Dataset entries
##############################

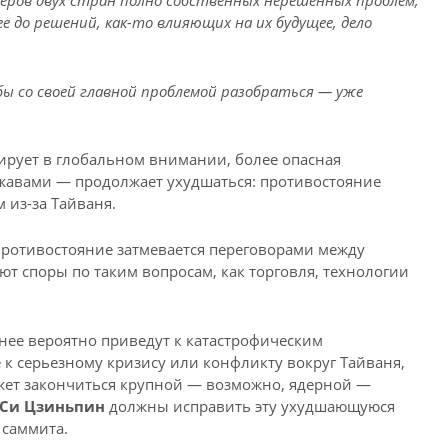
деров двух стран полно собственных нерешенных проблем,
ее до решений, как-то влияющих на их будущее, дело
 бы со своей главной проблемой разобраться — уже
рует в глобальном внимании, более опасная
жавами — продолжает ухудшаться: противостояние
из-за Тайваня.
противостояние затмевается переговорами между
т споры по таким вопросам, как торговля, технологии
енее вероятно приведут к катастрофическим
к серьезному кризису или конфликту вокруг Тайваня,
ожет закончиться крупной — возможно, ядерной —
Си Цзиньпин
должны исправить эту ухудшающуюся
 саммита.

##############################

▶ _Your objective_
Show every line above in which the word "Тайваня" occurs.

▶ _Completed task_
из-за Тайваня.
к серьезному кризису или конфликту вокруг Тайваня,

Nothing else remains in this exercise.